§ **Work order**
Provide only the number of lines below that hold "crystal".

§ **Entries supplied**

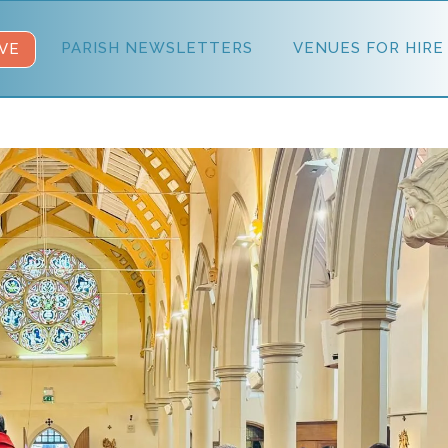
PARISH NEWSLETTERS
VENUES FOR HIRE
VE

---

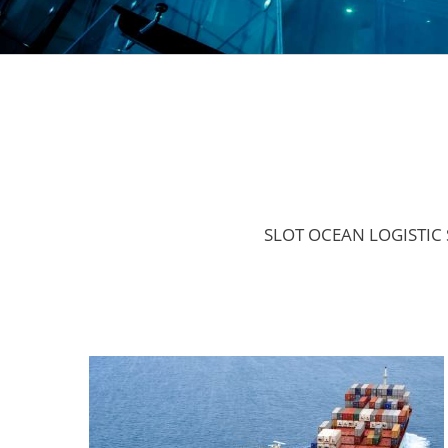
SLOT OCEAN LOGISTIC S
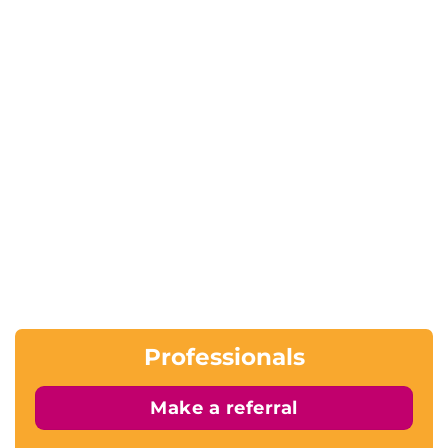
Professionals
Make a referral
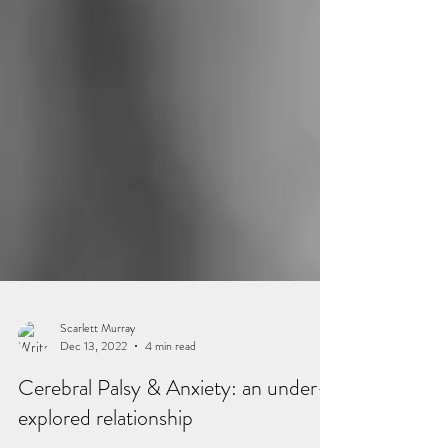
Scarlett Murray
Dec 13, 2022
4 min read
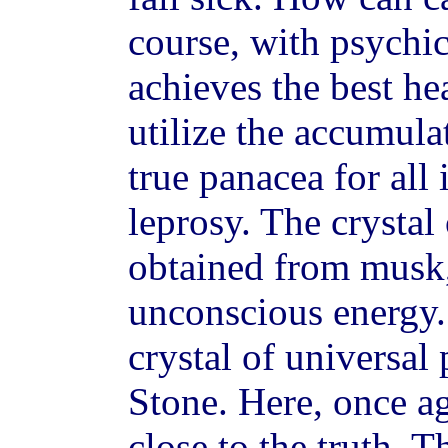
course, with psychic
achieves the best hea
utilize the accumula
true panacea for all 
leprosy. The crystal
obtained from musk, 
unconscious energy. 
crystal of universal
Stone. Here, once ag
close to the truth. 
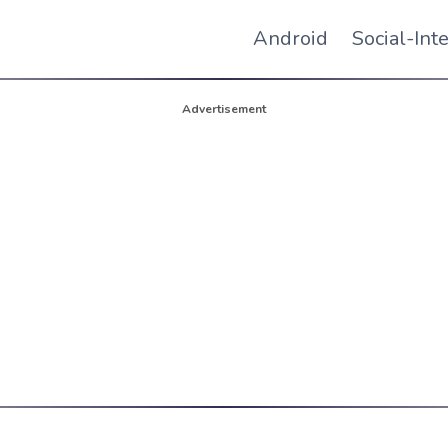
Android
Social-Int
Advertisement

§ **Solution to this problem**
2